AstroNova, Inc. (NASDAQ: ALOT) specializes in data visualization technology, offering products and services across various industries, including aerospace, automotive, and packaging. The company competes with other firms in the data visualization and printing sectors. On June 17, 2025, Quain Mitchell I, a director at AstroNova, made a significant investment by purchasing 10,000 shares at $9.05 each, thereby increasing his total holdings to 97,719 shares.

This strategic purchase by Quain Mitchell I aligns with AstroNova's ongoing efforts to bolster accountability and transparency, as emphasized in a recent shareholder letter. The board's dedication to responsible governance is designed to foster investor trust and confidence, which is vital given the company's current financial metrics. AstroNova's price-to-earnings (P/E) ratio stands at -4.33, signaling negative earnings, a potential red flag for investors.

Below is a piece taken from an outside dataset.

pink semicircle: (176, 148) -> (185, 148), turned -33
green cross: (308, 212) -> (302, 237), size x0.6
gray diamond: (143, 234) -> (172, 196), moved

Despite these challenges, AstroNova's price-to-sales ratio of 0.45 indicates that the stock is priced at 45 cents for every dollar of sales, potentially appealing to investors seeking undervalued opportunities. The enterprise value to sales ratio of 0.71 offers a broader view of the company's market valuation in relation to its sales.

The company's financial stability is also evident in its debt-to-equity ratio of 0.61, suggesting a moderate level of debt management. Furthermore, a current ratio of 1.67 indicates that AstroNova has sufficient current assets to meet its short-term liabilities, providing a safety net for financial obligations. However, the enterprise value to operating cash flow ratio of 47.68, combined with an earnings yield of -23.10%, underscores the challenges AstroNova faces in its earnings performance. Nevertheless, the company's initiatives to improve governance and transparency could mitigate these issues and bolster long-term investor confidence.